### [Task goal]
Reproduce, exactly and in full, the records that follow, minus any pictures.

---------- Material for this task

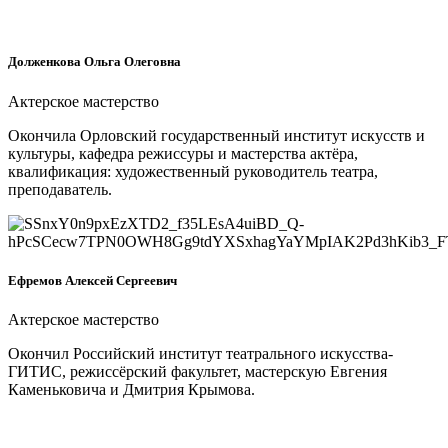
Долженкова Ольга Олеговна
Актерское мастерство
Окончила Орловский государственный институт искусств и
культуры, кафедра режиссуры и мастерства актёра,
квалификация: художественный руководитель театра,
преподаватель.
Ефремов Алексей Сергеевич
Актерское мастерство
Окончил Российский институт театрального искусства-
ГИТИС, режиссёрский факультет, мастерскую Евгения
Каменьковича и Дмитрия Крымова.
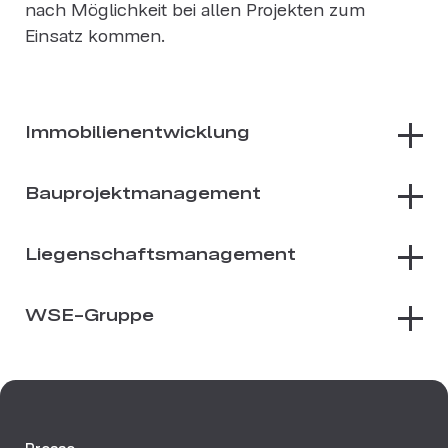
nach Möglichkeit bei allen Projekten zum
Einsatz kommen.
Immobilienentwicklung
Bauprojektmanagement
Liegenschaftsmanagement
WSE-Gruppe
Presse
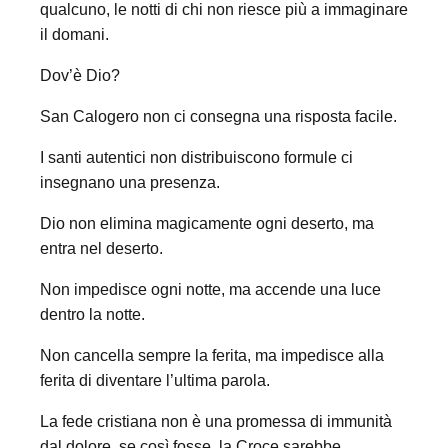
qualcuno, le notti di chi non riesce più a immaginare
il domani.
Dov’è Dio?
San Calogero non ci consegna una risposta facile.
I santi autentici non distribuiscono formule ci
insegnano una presenza.
Dio non elimina magicamente ogni deserto, ma
entra nel deserto.
Non impedisce ogni notte, ma accende una luce
dentro la notte.
Non cancella sempre la ferita, ma impedisce alla
ferita di diventare l’ultima parola.
La fede cristiana non è una promessa di immunità
dal dolore, se così fosse, la Croce sarebbe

--------------------

### [Exercise result]
Долженкова Ольга Олеговна
Актерское мастерство
Окончила Орловский государственный институт искусств и
культуры, кафедра режиссуры и мастерства актёра,
квалификация: художественный руководитель театра,
преподаватель.
Ефремов Алексей Сергеевич
Актерское мастерство
Окончил Российский институт театрального искусства-
ГИТИС, режиссёрский факультет, мастерскую Евгения
Каменьковича и Дмитрия Крымова.
nach Möglichkeit bei allen Projekten zum
Einsatz kommen.
Immobilienentwicklung
Bauprojektmanagement
Liegenschaftsmanagement
WSE-Gruppe
Presse
qualcuno, le notti di chi non riesce più a immaginare
il domani.
Dov’è Dio?
San Calogero non ci consegna una risposta facile.
I santi autentici non distribuiscono formule ci
insegnano una presenza.
Dio non elimina magicamente ogni deserto, ma
entra nel deserto.
Non impedisce ogni notte, ma accende una luce
dentro la notte.
Non cancella sempre la ferita, ma impedisce alla
ferita di diventare l’ultima parola.
La fede cristiana non è una promessa di immunità
dal dolore, se così fosse, la Croce sarebbe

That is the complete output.